W drugim półroczu na rynek mieszkaniowy w Warszawie deweloperzy mogą wprowadzić nawet ok. 8 tys. nowych mieszkań – szacują analitycy redNet Property Group. Jeśli firmy zrealizują swoje plany, podaż nowych lokali na stołecznym rynku może osiągnąć pod koniec roku poziom 18 tys.
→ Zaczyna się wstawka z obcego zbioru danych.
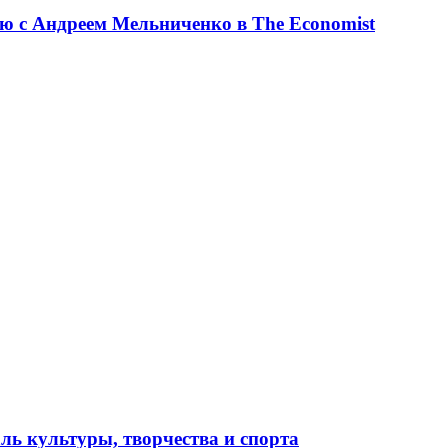
ю с Андреем Мельниченко в The Economist
ль культуры, творчества и спорта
– Oferta w najbliższych miesiącach wzbogaci się w największym stopniu na Woli, Mokotowie, a w dalszej kolejności – na Białołęce, Pradze-Południe i w Wilanowie. Nieznacznego wzrostu podaży bądź spadku można się spodziewać w peryferyjnych rejonach – w Rembertowie, Ursusie, Wesołej – ocenia Anna Karaś, analityk z redNet Property Group. Do sprzedaży trafiają w większości kolejne etapy już realizowanych wcześniej inwestycji.
Nie zawsze z dopłatą
Z kolei analitycy z Lion's Banku podkreślają, że zwykle jesienią stołeczni deweloperzy uzyskują przeciętnie ok. 3–4 tys. nowych pozwoleń na budowę. – Do tego trzeba doliczyć niewykorzystane do tej pory pozwolenia, wydane w ciągu ostatnich trzech lat, które obejmują ok. 2,6 tys. lokali. Zatem tegoroczną jesienią na warszawski rynek może trafić 6–7 tys. mieszkań. Jeśli tak się stanie, liczba ta z dużym prawdopodobieństwem przekroczyłaby stołeczną sprzedaż – prognozuje Bartosz Turek, kierownik działu analiz w Lion's Banku.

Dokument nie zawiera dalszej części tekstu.